A practical example of deploying fine-tuned LLMs locally, demonstrating how to apply custom fine-tuned models from Hugging Face and compare different model configurations (base, LoRA, and merged).
This project showcases how to build a local LLM inference system using fine-tuned models from Hugging Face:
- Models: Fine-tuned LLaMA-3.2-1B models from Hugging Face Hub
- Fine-tuning Process: See the complete fine-tuning workflow at bioinstruct-finetuning-experiment
- Framework: Hugging Face Transformers + PyTorch
- API: FastAPI with Swagger documentation
- UI: Vanilla HTML/CSS/JavaScript chat interface
- Deployment: Docker with GPU support
This repository serves as a practical example of:
- Deploying Fine-tuned Models: How to load and serve custom fine-tuned models from Hugging Face Hub
- Model Comparison: Comparing three approaches to fine-tuning (base model, LoRA adapter, and merged weights)

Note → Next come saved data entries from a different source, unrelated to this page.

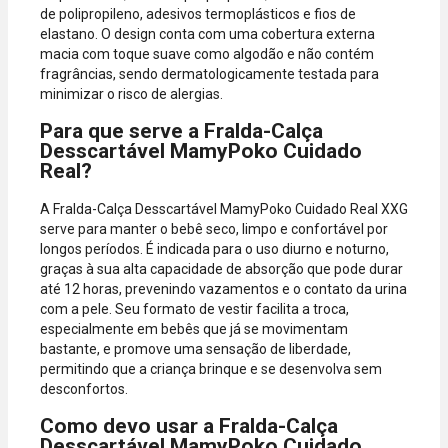
de polipropileno, adesivos termoplásticos e fios de
elastano. O design conta com uma cobertura externa
macia com toque suave como algodão e não contém
fragrâncias, sendo dermatologicamente testada para
minimizar o risco de alergias.
Para que serve a Fralda-Calça
Desscartável MamyPoko Cuidado
Real?
A Fralda-Calça Desscartável MamyPoko Cuidado Real XXG
serve para manter o bebê seco, limpo e confortável por
longos períodos. É indicada para o uso diurno e noturno,
graças à sua alta capacidade de absorção que pode durar
até 12 horas, prevenindo vazamentos e o contato da urina
com a pele. Seu formato de vestir facilita a troca,
especialmente em bebês que já se movimentam
bastante, e promove uma sensação de liberdade,
permitindo que a criança brinque e se desenvolva sem
desconfortos.
Como devo usar a Fralda-Calça
Desscartável MamyPoko Cuidado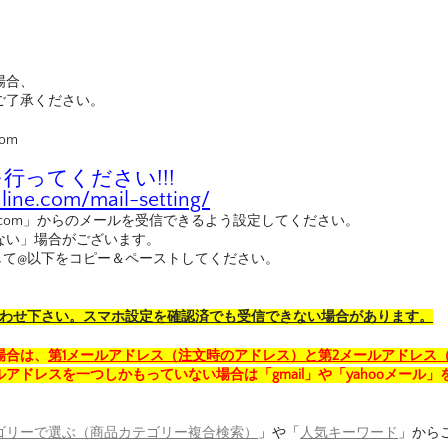
。
場合、
ご了承ください。
com
ってください!!!
ine.com/mail-setting/
nline.com」からのメールを受信できるよう設定してください。
ない」場合がございます。
して@以下をコピー＆ペーストしてください。
合わせ下さい。スマホ設定を確認済でも受信できない場合があります。
場合は、
第1メールアドレス（注文時のアドレス）と第2メールアドレス
アドレスを一つしかもっていない場合は「gmail」や「yahooメール」
ゴリーで選ぶ（商品カテゴリー複合検索）
」や「
人気キーワード
」から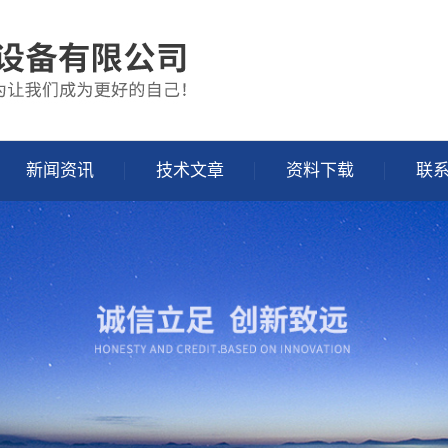
新闻资讯
技术文章
资料下载
联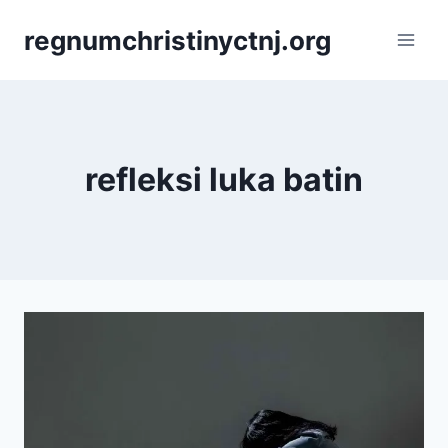
Skip
regnumchristinyctnj.org
to
content
refleksi luka batin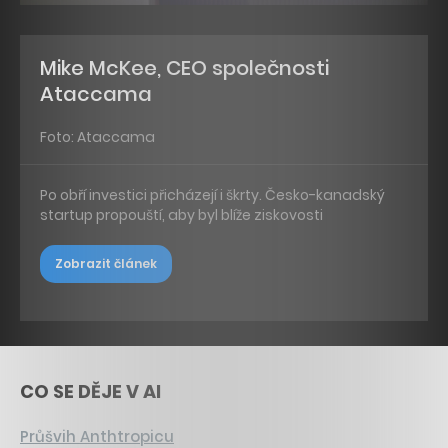
Mike McKee, CEO společnosti
Ataccama
Foto: Ataccama
Po obří investici přicházejí i škrty. Česko-kanadský
startup propouští, aby byl blíže ziskovosti
Zobrazit článek
CO SE DĚJE V AI
Průšvih Anthtropicu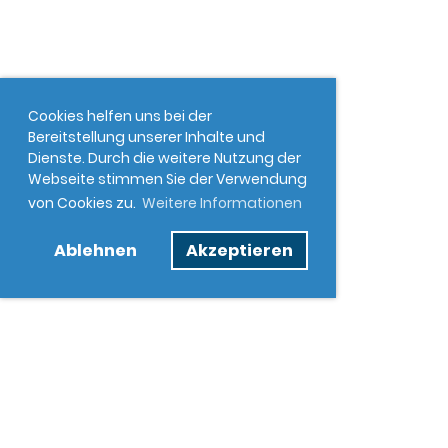
Cookies helfen uns bei der
Bereitstellung unserer Inhalte und
Dienste. Durch die weitere Nutzung der
Webseite stimmen Sie der Verwendung
von Cookies zu.
Weitere Informationen
Ablehnen
Akzeptieren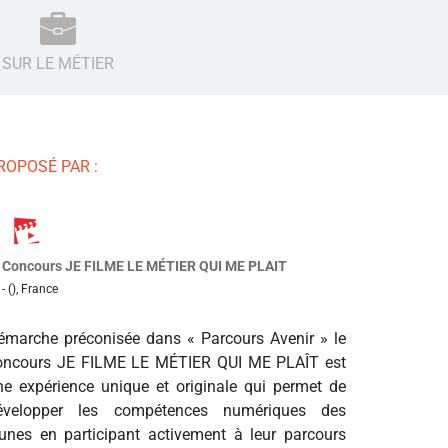
SUR LE MÉTIER
ROPOSÉ PAR :
Concours JE FILME LE MÉTIER QUI ME PLAIT
- (), France
émarche préconisée dans « Parcours Avenir » le
oncours JE FILME LE MÉTIER QUI ME PLAÎT est
ne expérience unique et originale qui permet de
évelopper les compétences numériques des
eunes en participant activement à leur parcours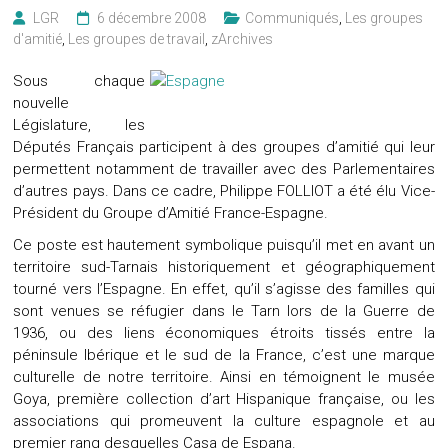
LGR
6 décembre 2008
Communiqués
,
Les groupes
d'amitié
,
Les groupes de travail
,
zArchives
Sous
chaque
nouvelle
Législature, les
Députés Français participent à des groupes d’amitié qui leur
permettent notamment de travailler avec des Parlementaires
d’autres pays. Dans ce cadre, Philippe FOLLIOT a été élu Vice-
Président du Groupe d’Amitié France-Espagne.
Ce poste est hautement symbolique puisqu’il met en avant un
territoire sud-Tarnais historiquement et géographiquement
tourné vers l’Espagne. En effet, qu’il s’agisse des familles qui
sont venues se réfugier dans le Tarn lors de la Guerre de
1936, ou des liens économiques étroits tissés entre la
péninsule Ibérique et le sud de la France, c’est une marque
culturelle de notre territoire. Ainsi en témoignent le musée
Goya, première collection d’art Hispanique française, ou les
associations qui promeuvent la culture espagnole et au
premier rang desquelles Casa de Espana.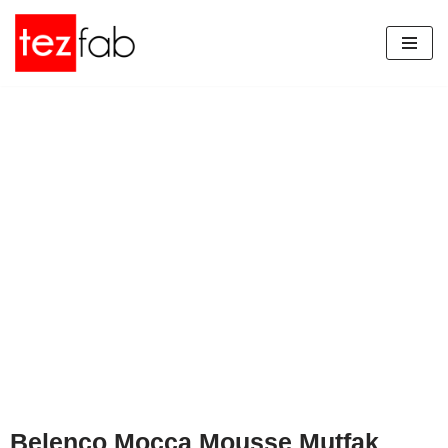
İçeriğe
geç
Belenco Mocca Mousse Mutfak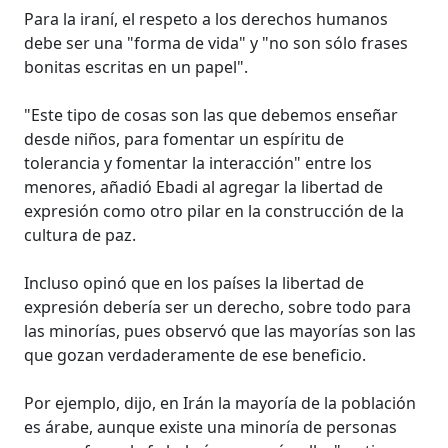
Para la iraní, el respeto a los derechos humanos
debe ser una "forma de vida" y "no son sólo frases
bonitas escritas en un papel".
"Este tipo de cosas son las que debemos enseñar
desde niños, para fomentar un espíritu de
tolerancia y fomentar la interacción" entre los
menores, añadió Ebadi al agregar la libertad de
expresión como otro pilar en la construcción de la
cultura de paz.
Incluso opinó que en los países la libertad de
expresión debería ser un derecho, sobre todo para
las minorías, pues observó que las mayorías son las
que gozan verdaderamente de ese beneficio.
Por ejemplo, dijo, en Irán la mayoría de la población
es árabe, aunque existe una minoría de personas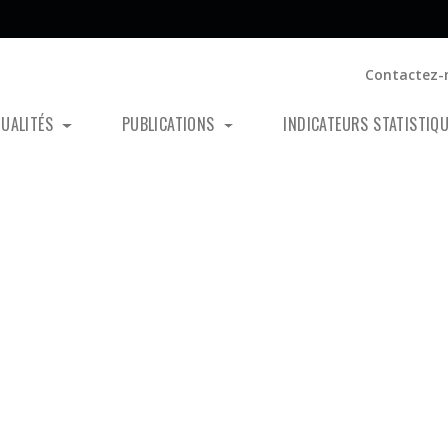
Contactez-
TUALITÉS
PUBLICATIONS
INDICATEURS STATISTIQ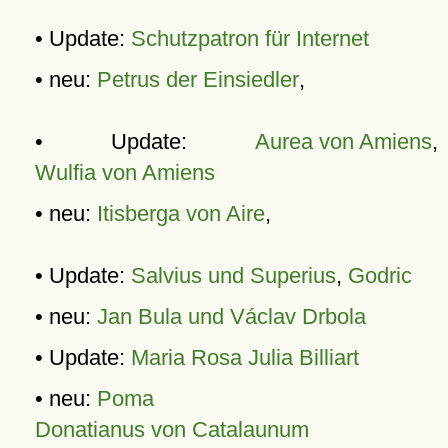
• Update:
Schutzpatron für Internet
• neu:
Petrus der Einsiedler
,
• Update:
Aurea von Amiens
,
Wulfia von Amiens
• neu:
Itisberga von Aire
,
• Update:
Salvius und Superius
,
Godric
• neu:
Jan Bula und Václav Drbola
• Update:
Maria Rosa Julia Billiart
• neu:
Poma
Donatianus von Catalaunum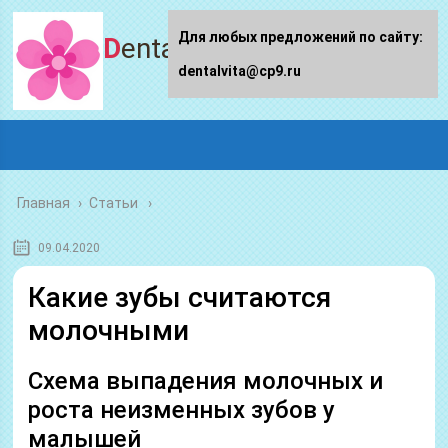
Для любых предложений по сайту:
Dentalvita.ru
dentalvita@cp9.ru
Главная
›
Статьи
09.04.2020
Какие зубы считаются
молочными
Схема выпадения молочных и
роста неизменных зубов у
малышей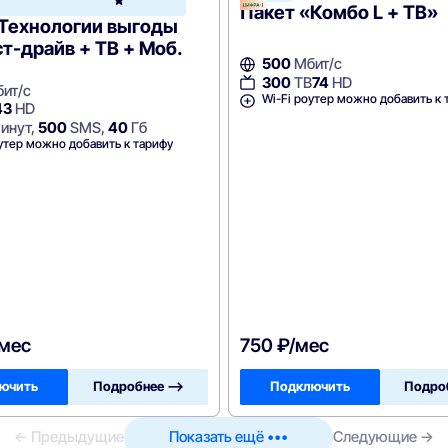
Пакет «Комбо L + ТВ»
«Технологии выгоды
ст-драйв + ТВ + Моб.
500
Мбит/с
300
ТВ
74
HD
ит/с
Wi-Fi роутер можно добавить к 
43
HD
инут,
500
SMS,
40
Гб
утер можно добавить к тарифу
/мес
750 ₽/мес
ючить
Подробнее —>
Подключить
Подро
← Предыдущие
Показать ещё •••
Следующие →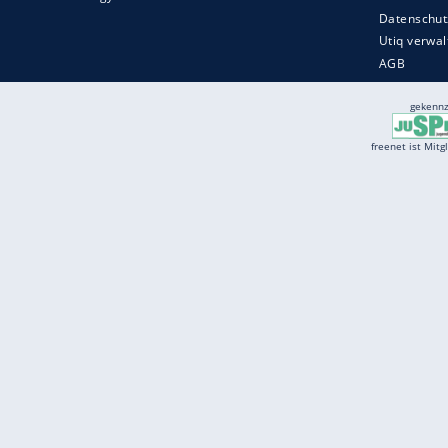
Services
Börse
Jobbörse
Spritpreis aktuell
Wetter
Ferientermine
Partnersuche
Online Angebote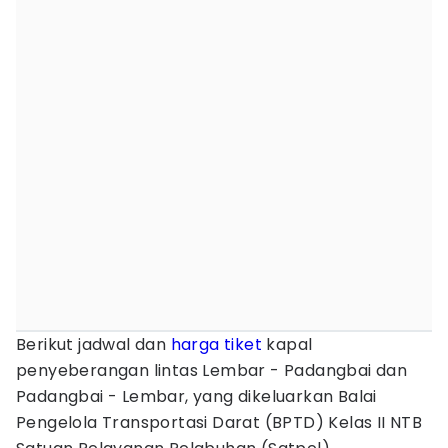
Berikut jadwal dan
harga tiket
kapal
penyeberangan lintas Lembar - Padangbai dan
Padangbai - Lembar, yang dikeluarkan Balai
Pengelola Transportasi Darat (BPTD) Kelas II NTB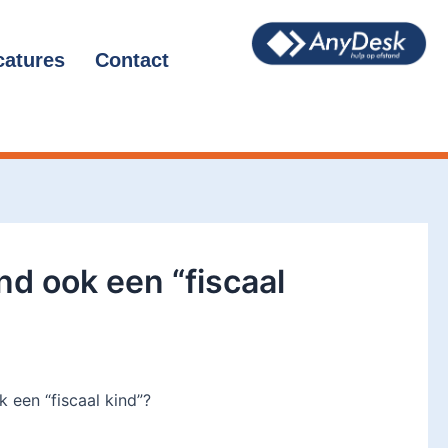
catures
Contact
nd ook een “fiscaal
 een “fiscaal kind”?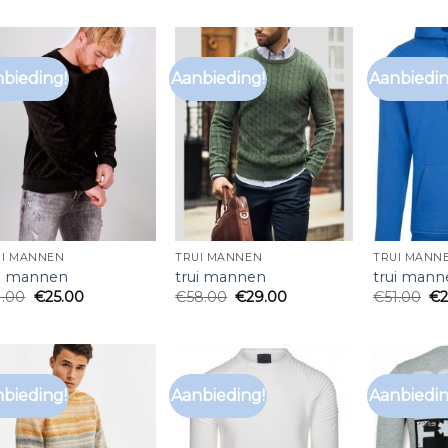
bieding!
Aanbieding!
Aanbiedin
UI MANNEN
TRUI MANNEN
TRUI MANN
ui mannen
trui mannen
trui mann
1.00
€
25.00
€
58.00
€
29.00
€
51.00
€
bieding!
Aanbieding!
Aanbiedin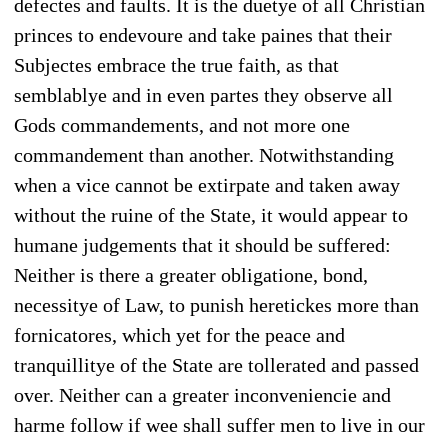
defectes and faults. It is the duetye of all Christian
princes to endevoure and take paines that their
Subjectes embrace the true faith, as that
semblablye and in even partes they observe all
Gods commandements, and not more one
commandement than another. Notwithstanding
when a vice cannot be extirpate and taken away
without the ruine of the State, it would appear to
humane judgements that it should be suffered:
Neither is there a greater obligatione, bond,
necessitye of Law, to punish heretickes more than
fornicatores, which yet for the peace and
tranquillitye of the State are tollerated and passed
over. Neither can a greater inconveniencie and
harme follow if wee shall suffer men to live in our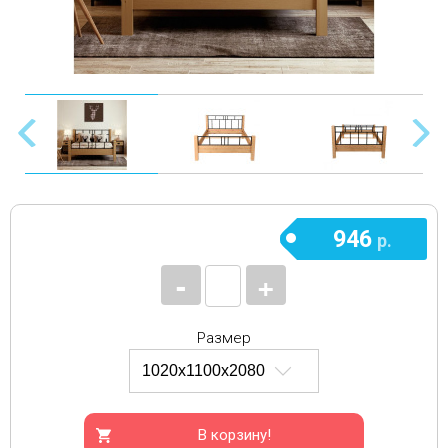
946
р.
-
+
Размер
В корзину!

- Real-world Application: Applying biomedical fine-tuning to create a domain-specific assistant
- Performance Differences: Understanding the trade-offs between different model configurations
The fine-tuned models were created using the BioInstruct dataset to specialize LLaMA-3.2-1B for biomedical questions. This project demonstrates how to integrate these models into a production-ready inference system.
- NVIDIA GPU with CUDA support (4GB+ VRAM recommended)
- Docker with NVIDIA Container Toolkit
# Build the image
docker build -t llm-inference-demo .
# Run with GPU support
docker run --gpus all -p 8000:8000 llm-inference-demo# Create virtual environment
python -m venv venv
source venv/bin/activate # Linux/Mac
# or: venv\Scripts\activate # Windows
# Install PyTorch with CUDA 12.1 support
# For other CUDA versions, check: https://pytorch.org/get-started/locally/
pip install torch --index-url https://download.pytorch.org/whl/cu121
# Install dependencies
pip install -r requirements.txt
# Run the server
cd app
python -m uvicorn main:app --host 0.0.0.0 --port 8000Note: Models will be automatically downloaded from Hugging Face on first request. First startup may take a few minutes depending on your internet connection.
- Chat UI: http://localhost:8000
- API Docs: http://localhost:8000/docs
- Health Check: http://localhost:8000/health
On first request (or when switching models), the application will automatically download models from Hugging Face:
| Model | Repository | Size | Purpose |
|---|---|---|---|
| Base | unsloth/Llama-3.2-1B-Instruct |
~2.5GB | General-purpose baseline |
| LoRA Adapter | daffakautsar/bioinstruct-llama3.2-1b-lora |
~100MB | Biomedical fine-tuning adapter |
| Merged | daffakautsar/bioinstruct-llama3.2-1b-merged |
~2.5GB | Pre-merged biomedical model |
Models total size: ~5GB
The Docker image is approximately 17-20GB, which includes:
| Component | Approximate Size |
|---|---|
| NVIDIA CUDA base image | ~5-6GB |
| PyTorch + ML dependencies | ~3-4GB |
| LLM models (3 models) | ~5GB |
| System packages | ~1-2GB |
| Total Docker image | ~17-20GB |
-
Docker:
- Models are pre-downloaded during image build
- Total image size: ~17-20GB
- No additional downloads needed after build
- Instant startup (models already cached in image)
-
Local:
- Models download on-demand when first requested
- Download size: ~5GB (models only)
- First request takes 2-5 minutes depending on internet speed
- Models cached in
~/.cache/huggingface/hub/ - Subsequent requests use cached models (instant loading)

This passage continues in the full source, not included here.